Team members: Shannon Riley (Vancouver Coastal Health); Kali Sedgemore (Vancouver Coastal Health); Trevor Goodyear (University of British Columbia)

 

Knowledge mobilization for reducing stigma and creating culturally safe primary care

Co-leads:

  • Bernadette Pauly
    University of Victoria
  • Bill Bullock
    Victoria Division of Family Practice
  • Karen Urbanoski
    CISUR / UVic

Trainee:

  • TBC

People who use substances (PWUS) face stigma and discrimination when accessing primary care. Cultural safety has been proposed to reduce provider and system-based stigma. Recently, this team completed a CIHR Strategy for Patient Oriented Research grant, which investigated the meaning of culturally safe primary care for PWUS, with a focus on those also experiencing structural disadvantages (e.g. poverty, racialization). This team comprises of PWUS (community researchers), academic researchers and knowledge users from the Victoria Division of Family Practice and Island Health. Findings included a concept map of cultural safety with eight core areas for reducing substance use related stigma in primary care.

The knowledge translation (KT) objectives are to:

  1. Raise awareness of the stigma experienced by PWUS in primary care.
  2. Share understandings of culturally safe primary care for this population.
  3. Support PWUS to advocate for their own primary care.
  4. Encourage PWUS, physicians and health planners to collaborate on strategies to improve cultural safety.
  5. Facilitate the participation of PWUS, physicians and health planners in developing and implementing policies and practices to improve cultural safety in primary care.

Besides local and provincial presentations with knowledge users, a postcard summarizing the findings was produced and distributed it to the community to support PWUS in advocating for their own primary care. We will complete additional plain-language KT materials for this population.

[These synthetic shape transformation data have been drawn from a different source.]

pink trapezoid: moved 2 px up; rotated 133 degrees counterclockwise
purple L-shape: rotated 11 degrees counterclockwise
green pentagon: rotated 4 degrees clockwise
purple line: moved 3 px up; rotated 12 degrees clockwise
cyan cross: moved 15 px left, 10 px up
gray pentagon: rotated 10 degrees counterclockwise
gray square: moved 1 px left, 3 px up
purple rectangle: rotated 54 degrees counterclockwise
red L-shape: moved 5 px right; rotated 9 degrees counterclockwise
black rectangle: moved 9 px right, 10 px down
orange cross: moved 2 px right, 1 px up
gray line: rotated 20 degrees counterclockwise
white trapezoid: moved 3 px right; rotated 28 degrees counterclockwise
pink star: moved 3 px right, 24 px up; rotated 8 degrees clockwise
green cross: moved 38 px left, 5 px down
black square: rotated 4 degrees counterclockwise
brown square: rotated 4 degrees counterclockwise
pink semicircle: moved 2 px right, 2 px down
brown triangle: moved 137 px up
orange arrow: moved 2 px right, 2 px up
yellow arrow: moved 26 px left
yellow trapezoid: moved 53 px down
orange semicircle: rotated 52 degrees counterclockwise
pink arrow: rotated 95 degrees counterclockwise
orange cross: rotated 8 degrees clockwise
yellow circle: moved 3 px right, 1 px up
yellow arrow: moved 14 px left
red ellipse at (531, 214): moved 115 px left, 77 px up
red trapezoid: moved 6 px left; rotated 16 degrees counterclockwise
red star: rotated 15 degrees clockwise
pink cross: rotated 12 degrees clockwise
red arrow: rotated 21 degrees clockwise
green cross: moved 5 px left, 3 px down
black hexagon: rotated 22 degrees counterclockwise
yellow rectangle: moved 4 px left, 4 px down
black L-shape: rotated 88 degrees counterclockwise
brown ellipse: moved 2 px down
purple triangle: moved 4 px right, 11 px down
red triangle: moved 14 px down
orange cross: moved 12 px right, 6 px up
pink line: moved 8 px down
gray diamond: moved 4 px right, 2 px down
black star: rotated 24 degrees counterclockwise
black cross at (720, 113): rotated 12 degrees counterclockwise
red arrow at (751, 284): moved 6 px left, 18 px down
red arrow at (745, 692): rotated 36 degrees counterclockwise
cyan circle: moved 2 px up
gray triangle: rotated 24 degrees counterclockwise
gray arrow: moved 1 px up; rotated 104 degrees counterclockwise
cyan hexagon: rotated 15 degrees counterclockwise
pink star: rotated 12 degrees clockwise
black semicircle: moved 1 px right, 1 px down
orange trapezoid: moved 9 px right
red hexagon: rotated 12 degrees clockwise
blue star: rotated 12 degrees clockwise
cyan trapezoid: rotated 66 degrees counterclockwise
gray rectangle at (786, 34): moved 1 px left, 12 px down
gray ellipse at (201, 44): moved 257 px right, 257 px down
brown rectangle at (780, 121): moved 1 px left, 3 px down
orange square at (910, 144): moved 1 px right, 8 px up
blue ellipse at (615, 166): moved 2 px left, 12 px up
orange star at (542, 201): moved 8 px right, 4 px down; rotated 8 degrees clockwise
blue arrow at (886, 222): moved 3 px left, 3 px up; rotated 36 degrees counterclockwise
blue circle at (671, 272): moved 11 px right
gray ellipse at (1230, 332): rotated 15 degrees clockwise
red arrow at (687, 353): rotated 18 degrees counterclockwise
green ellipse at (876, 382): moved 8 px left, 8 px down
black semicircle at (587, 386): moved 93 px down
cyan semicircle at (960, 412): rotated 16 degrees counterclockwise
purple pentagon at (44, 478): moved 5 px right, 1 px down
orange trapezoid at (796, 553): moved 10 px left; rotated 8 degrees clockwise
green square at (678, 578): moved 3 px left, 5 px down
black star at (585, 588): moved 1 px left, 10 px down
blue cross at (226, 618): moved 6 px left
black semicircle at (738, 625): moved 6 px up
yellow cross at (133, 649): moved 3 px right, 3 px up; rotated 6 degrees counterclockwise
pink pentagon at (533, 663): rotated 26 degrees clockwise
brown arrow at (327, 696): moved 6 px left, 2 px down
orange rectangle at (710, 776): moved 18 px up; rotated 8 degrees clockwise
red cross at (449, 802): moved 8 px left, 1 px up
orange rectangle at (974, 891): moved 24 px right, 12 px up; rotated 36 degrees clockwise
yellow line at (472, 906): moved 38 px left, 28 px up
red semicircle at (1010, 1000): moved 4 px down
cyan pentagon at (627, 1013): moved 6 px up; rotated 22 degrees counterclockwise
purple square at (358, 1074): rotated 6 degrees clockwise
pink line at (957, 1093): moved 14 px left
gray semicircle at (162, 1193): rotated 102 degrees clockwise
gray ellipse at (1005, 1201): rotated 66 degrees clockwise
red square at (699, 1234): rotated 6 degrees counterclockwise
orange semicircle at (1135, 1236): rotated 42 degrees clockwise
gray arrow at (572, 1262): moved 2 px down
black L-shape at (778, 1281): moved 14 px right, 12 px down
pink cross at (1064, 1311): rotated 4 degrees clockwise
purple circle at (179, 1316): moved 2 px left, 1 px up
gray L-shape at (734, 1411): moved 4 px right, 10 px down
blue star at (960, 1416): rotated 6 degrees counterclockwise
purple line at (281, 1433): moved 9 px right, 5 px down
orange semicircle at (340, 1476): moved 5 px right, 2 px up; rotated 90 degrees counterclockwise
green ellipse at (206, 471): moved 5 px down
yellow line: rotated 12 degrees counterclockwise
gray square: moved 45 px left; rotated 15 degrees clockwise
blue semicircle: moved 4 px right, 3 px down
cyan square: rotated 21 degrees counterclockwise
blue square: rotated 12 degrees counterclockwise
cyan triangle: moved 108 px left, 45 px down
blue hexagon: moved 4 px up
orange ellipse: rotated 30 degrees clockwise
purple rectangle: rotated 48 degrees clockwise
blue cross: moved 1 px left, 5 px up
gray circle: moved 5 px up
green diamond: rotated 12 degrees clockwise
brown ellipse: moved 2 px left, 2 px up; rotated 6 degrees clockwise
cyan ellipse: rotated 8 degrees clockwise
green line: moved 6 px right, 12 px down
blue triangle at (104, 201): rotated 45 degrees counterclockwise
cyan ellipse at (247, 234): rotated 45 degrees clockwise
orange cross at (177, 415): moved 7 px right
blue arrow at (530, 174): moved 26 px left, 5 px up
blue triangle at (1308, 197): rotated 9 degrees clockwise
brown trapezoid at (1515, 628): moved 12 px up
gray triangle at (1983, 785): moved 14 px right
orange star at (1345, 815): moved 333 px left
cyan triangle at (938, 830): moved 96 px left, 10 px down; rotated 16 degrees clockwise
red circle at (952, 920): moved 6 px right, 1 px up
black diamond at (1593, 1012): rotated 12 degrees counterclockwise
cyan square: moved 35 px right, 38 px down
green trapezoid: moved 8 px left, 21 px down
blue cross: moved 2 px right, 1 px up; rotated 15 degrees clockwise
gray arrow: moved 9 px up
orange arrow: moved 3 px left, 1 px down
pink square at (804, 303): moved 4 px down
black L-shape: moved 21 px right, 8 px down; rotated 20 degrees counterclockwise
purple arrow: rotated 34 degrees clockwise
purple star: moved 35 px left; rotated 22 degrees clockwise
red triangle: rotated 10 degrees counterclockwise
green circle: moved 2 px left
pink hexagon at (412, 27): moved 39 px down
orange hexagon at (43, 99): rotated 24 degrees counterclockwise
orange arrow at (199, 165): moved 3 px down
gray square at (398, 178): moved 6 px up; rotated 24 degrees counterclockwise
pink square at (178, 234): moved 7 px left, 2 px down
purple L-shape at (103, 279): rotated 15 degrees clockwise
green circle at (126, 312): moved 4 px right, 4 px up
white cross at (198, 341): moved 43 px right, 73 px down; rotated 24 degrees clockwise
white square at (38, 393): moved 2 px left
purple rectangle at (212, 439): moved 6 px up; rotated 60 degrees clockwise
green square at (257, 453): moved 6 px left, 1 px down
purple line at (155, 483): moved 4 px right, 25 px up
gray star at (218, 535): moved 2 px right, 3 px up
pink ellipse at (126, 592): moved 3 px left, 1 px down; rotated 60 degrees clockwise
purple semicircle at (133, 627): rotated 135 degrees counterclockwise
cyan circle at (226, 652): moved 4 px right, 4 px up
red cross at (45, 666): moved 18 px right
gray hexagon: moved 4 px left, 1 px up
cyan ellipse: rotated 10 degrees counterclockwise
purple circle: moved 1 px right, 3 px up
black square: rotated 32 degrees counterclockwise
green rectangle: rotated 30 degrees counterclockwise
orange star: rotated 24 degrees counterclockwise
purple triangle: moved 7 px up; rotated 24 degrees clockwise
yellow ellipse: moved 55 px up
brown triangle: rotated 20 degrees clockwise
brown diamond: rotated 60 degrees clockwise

With this Reach award, the team will extend their reach to physicians, other healthcare providers, medical students, and senior level policy makers through two additional activities.

A video will be created to communicate the findings from the perspective of community researchers; it will be available on YouTube and actively promoted for use by senior level health executives and in healthcare curricula in BC post-secondary institutions.

An interactive workshop for primary care providers will be developed and delivered to address barriers and have facilitators implement culturally safe care. This workshop will be developed by the existing team and will be led by PWUS in collaboration with other team members. The workshop will be delivered through newly developed interdisciplinary primary care networks in Nanaimo, Campbell River and Port McNeil with a focus on identifying local practice changes. Besides enhancing the reach of findings from this completed project, the community researchers and graduate trainee will build their personal and organizational capacity for KT.